Ok, basically nobody ever used the hierachical nature of DNS, everybody got stuck at the second level - but this paragraph is a tangent anyway, so lets leve it here.

It is easy and plausible to envision something similar for X.509: one RootCA signing certificates for second-level Certificate Authorities which in turn would sign the certificates for third-level CAs etc.
And at some level theses SubCAs would no longer issue CA certificates but only certificates for End-Entities.

But that is not the structure we see today.
Instead, the need for keeping some data (say - passwords) confidetial on the Internet, created a need for cryptography being used.
And the newfangled Public Key Crypto nneded certificates.
So people need certificates? Sounds like a brilliant business oppurtunity, right?

Indeed, it would be, if the CAs were run on principles of diligence and striving for trustworthyness.
But as always in tech: when people do not understand it, they choose the cheap option.
(Case in point: VHS won over Betamax and Video2000 and every search on any Internet shopping site nowadays is flooded with cheap crap masquerading as teh real thing).

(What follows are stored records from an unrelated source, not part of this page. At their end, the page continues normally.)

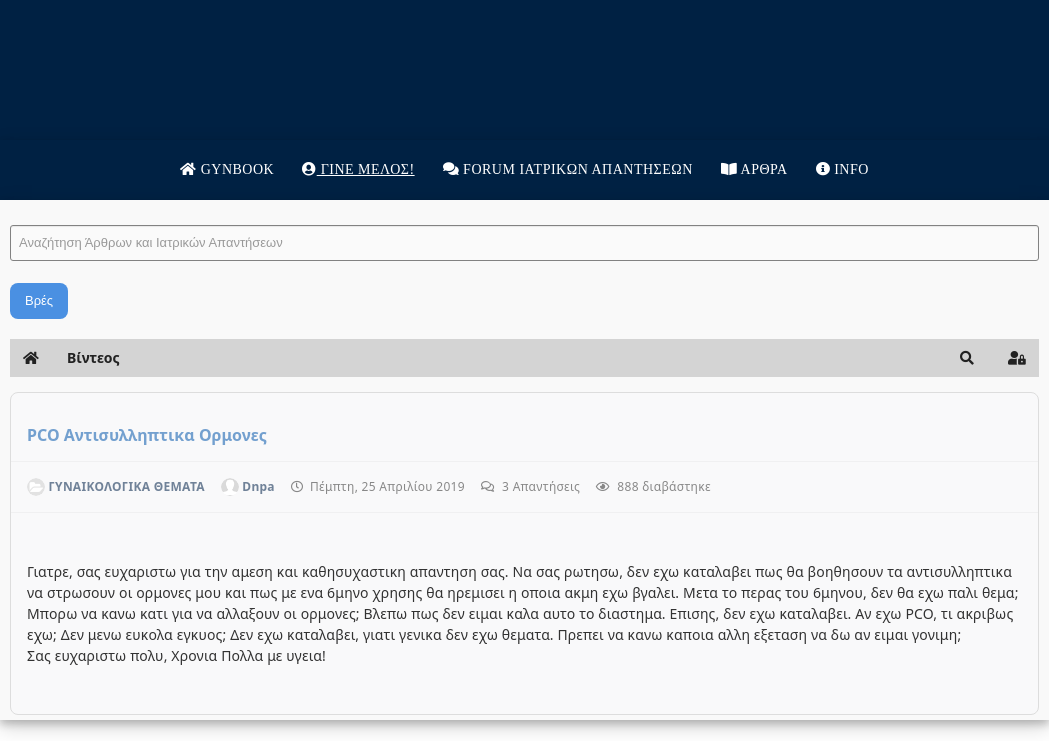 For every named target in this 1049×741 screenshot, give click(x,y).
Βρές (39, 300)
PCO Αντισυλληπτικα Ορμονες (147, 435)
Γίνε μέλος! (358, 169)
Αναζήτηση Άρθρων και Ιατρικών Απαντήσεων (10, 205)
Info (842, 169)
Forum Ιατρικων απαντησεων (568, 169)
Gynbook (227, 169)
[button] (967, 358)
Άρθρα (754, 169)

The structure wee see on the public Internet in late 2023 is a truckload of commercial CAs run for profit and struggling in a market, tha Lets Encrypt has thoroughly demonetized.
These are public PKIs, issuing certificates for third parties (like you or me or businesses with their company websites). Plus there is a trainload of private PKIs that businesses operate for their internal purposes, i.e. only End-Entities employed by (people) or controllerd by (machines) the same organization that also runs the PKI.

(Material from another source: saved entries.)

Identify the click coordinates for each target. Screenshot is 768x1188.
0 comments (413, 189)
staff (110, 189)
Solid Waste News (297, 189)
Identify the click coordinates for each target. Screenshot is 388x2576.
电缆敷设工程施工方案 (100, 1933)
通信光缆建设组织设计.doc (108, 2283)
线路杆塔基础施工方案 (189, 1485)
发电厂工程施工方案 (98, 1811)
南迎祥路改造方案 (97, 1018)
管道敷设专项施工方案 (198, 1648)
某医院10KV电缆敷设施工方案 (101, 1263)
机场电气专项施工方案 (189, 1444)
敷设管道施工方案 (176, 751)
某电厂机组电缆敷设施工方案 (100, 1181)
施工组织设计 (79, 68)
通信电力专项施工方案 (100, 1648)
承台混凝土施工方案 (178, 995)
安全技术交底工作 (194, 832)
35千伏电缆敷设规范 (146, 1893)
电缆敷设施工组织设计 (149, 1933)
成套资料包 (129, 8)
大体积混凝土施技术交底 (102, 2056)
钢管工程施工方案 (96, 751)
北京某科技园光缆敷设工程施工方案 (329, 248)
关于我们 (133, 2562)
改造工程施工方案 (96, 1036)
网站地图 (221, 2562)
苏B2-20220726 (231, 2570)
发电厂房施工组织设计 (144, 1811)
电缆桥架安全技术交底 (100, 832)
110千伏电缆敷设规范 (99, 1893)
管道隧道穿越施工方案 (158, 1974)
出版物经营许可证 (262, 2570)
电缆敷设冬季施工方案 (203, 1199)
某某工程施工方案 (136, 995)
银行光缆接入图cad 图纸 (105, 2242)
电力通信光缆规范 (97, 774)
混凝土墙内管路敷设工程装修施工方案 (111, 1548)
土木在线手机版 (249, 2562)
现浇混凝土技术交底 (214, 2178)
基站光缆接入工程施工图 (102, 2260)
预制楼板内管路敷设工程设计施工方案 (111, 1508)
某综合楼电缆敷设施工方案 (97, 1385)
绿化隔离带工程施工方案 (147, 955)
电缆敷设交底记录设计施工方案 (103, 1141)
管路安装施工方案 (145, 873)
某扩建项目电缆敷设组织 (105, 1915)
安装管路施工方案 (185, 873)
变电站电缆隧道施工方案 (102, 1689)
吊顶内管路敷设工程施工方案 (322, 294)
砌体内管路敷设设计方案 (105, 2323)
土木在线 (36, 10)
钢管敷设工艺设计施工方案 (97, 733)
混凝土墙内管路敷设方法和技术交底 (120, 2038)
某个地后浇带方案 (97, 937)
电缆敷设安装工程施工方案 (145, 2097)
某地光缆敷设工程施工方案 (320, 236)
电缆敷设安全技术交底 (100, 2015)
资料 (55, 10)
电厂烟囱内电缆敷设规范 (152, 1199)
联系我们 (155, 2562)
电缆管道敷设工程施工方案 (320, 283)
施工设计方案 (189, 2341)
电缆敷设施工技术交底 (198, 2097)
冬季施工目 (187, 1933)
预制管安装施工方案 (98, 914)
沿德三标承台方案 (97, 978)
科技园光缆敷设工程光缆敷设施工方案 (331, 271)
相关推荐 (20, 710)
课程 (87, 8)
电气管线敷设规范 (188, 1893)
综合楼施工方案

What we will see on the public Internet will be a mix of these two.
Currently many businesses open/publish their internal PKIs to to public, not so they can issue certificates for third parties, but so that the certificates they issue canbe relied upon by third parties.
In the Business-to-Business markets this is a requirement stemming from the Cyter Resiliance acts of the EU: manufacturer of equipment to-be-used in critical infrastructure must sign their Software/firmware and also there is a need for initialDeviceID certificates issued by the devices manufacturer to be verified by the buyer.

In the consumer market we will encounter devices with factory-issued iDevID certificates in all home-automation devices following the Matter standard, as this mandates iDevID certificates.

Some of these will be run by professionals with almos superhuman diligence.
I am so certain because I know some of these professionals from the PKI trainings I gave them.

Other will be run by underpaid admins on the lookout for another job as their company and their bosses are just unbearable, have no clue what this certificate nonsens is and would not care anyway.
In other words: business as usual.

That is my other motivation for writing down some of this stuff this holiday season: the more people understand, what anX.509 certificate really is
(hint: a signed data structure binding a keypiar to a name)
and how simple in structure the whole thig really is, there more likely misunderstandings will not come to hjurt or haunt us.